> _Work required_
Hand back the entries exactly as written, minus every picture.

> _Material shown_
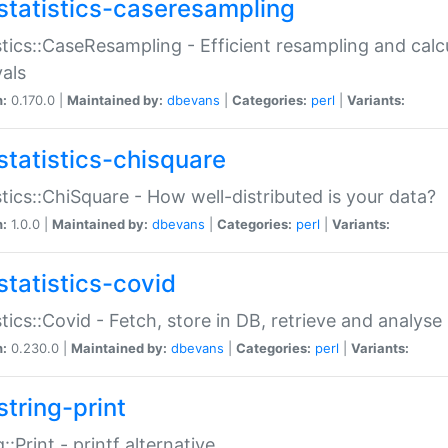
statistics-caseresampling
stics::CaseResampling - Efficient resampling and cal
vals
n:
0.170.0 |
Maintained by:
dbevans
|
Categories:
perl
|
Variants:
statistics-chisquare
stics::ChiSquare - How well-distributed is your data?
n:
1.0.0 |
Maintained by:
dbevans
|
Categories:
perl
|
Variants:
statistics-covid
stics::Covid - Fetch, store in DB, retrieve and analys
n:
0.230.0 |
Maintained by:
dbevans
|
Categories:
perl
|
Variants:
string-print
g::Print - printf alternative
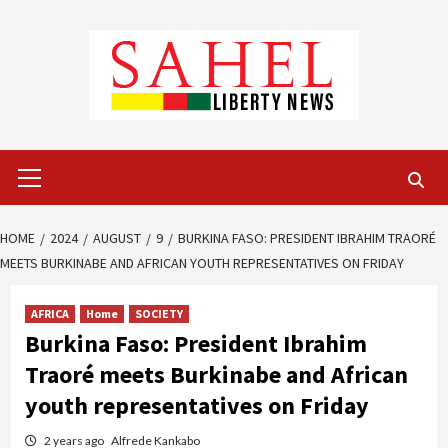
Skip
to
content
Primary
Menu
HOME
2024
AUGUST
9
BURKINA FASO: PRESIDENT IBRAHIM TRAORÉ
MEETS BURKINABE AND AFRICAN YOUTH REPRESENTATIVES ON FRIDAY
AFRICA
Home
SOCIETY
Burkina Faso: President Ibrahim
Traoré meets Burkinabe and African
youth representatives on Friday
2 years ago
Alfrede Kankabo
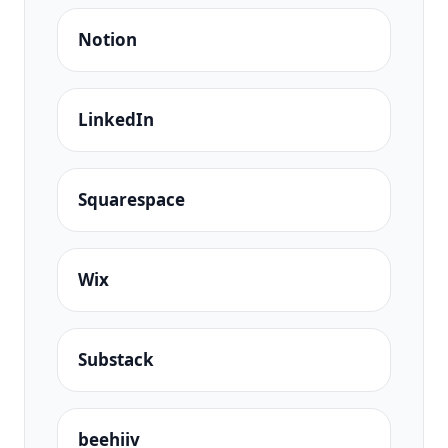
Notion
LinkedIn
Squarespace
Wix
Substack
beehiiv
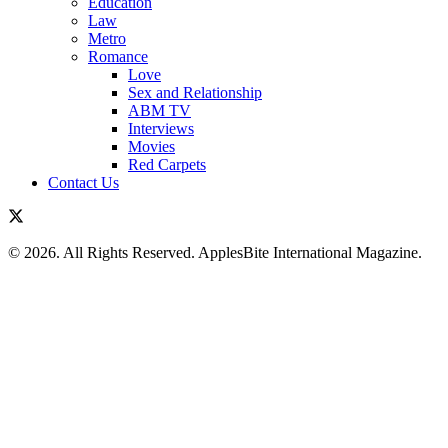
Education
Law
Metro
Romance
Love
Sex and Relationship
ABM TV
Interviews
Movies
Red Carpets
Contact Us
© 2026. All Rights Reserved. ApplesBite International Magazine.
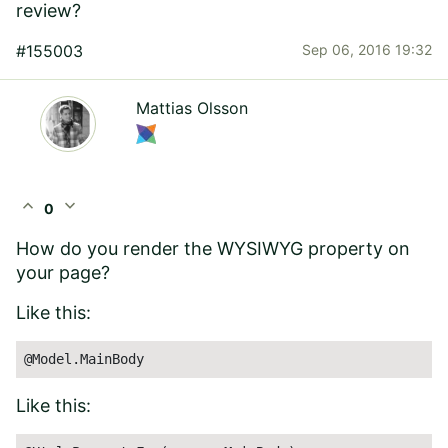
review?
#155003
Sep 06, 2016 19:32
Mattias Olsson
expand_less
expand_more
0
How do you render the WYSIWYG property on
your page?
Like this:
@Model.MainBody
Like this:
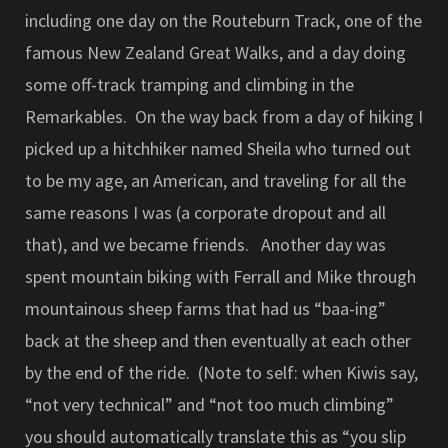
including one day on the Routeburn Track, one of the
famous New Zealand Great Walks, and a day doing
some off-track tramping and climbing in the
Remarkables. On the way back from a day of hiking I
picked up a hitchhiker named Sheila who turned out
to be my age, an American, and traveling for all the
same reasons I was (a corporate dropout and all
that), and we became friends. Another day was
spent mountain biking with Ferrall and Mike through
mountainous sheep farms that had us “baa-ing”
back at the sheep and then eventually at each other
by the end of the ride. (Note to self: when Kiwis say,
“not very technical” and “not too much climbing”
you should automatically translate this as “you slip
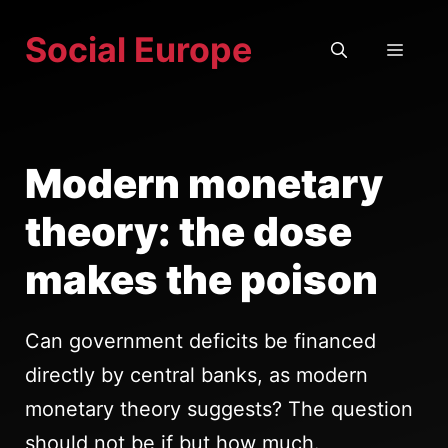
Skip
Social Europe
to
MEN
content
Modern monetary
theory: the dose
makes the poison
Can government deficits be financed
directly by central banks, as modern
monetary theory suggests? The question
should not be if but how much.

> _Answer box_
statistics-caseresampling
stics::CaseResampling - Efficient resampling and cal
vals
n:
0.170.0 |
Maintained by:
dbevans
|
Categories:
perl
|
Variants:
statistics-chisquare
stics::ChiSquare - How well-distributed is your data?
n:
1.0.0 |
Maintained by:
dbevans
|
Categories:
perl
|
Variants:
statistics-covid
stics::Covid - Fetch, store in DB, retrieve and analys
n:
0.230.0 |
Maintained by:
dbevans
|
Categories:
perl
|
Variants:
string-print
g::Print - printf alternative
Skip
to
content
Primary
Menu
HOME
2024
AUGUST
9
BURKINA FASO: PRESIDENT IBRAHIM TRAORÉ
MEETS BURKINABE AND AFRICAN YOUTH REPRESENTATIVES ON FRIDAY
AFRICA
Home
SOCIETY
Burkina Faso: President Ibrahim
Traoré meets Burkinabe and African
youth representatives on Friday
2 years ago
Alfrede Kankabo
Notion
LinkedIn
Squarespace
Wix
Substack
beehiiv
Education
Law
Metro
Romance
Love
Sex and Relationship
ABM TV
Interviews
Movies
Red Carpets
Contact Us
© 2026. All Rights Reserved. ApplesBite International Magazine.
review?
#155003
Sep 06, 2016 19:32
Mattias Olsson
expand_less
expand_more
0
How do you render the WYSIWYG property on
your page?
Like this:
@Model.MainBody
Like this:
including one day on the Routeburn Track, one of the
famous New Zealand Great Walks, and a day doing
some off-track tramping and climbing in the
Remarkables. On the way back from a day of hiking I
picked up a hitchhiker named Sheila who turned out
to be my age, an American, and traveling for all the
same reasons I was (a corporate dropout and all
that), and we became friends. Another day was
spent mountain biking with Ferrall and Mike through
mountainous sheep farms that had us “baa-ing”
back at the sheep and then eventually at each other
by the end of the ride. (Note to self: when Kiwis say,
“not very technical” and “not too much climbing”
you should automatically translate this as “you slip
Skip
Social Europe
to
MEN
content
Modern monetary
theory: the dose
makes the poison
Can government deficits be financed
directly by central banks, as modern
monetary theory suggests? The question
should not be if but how much.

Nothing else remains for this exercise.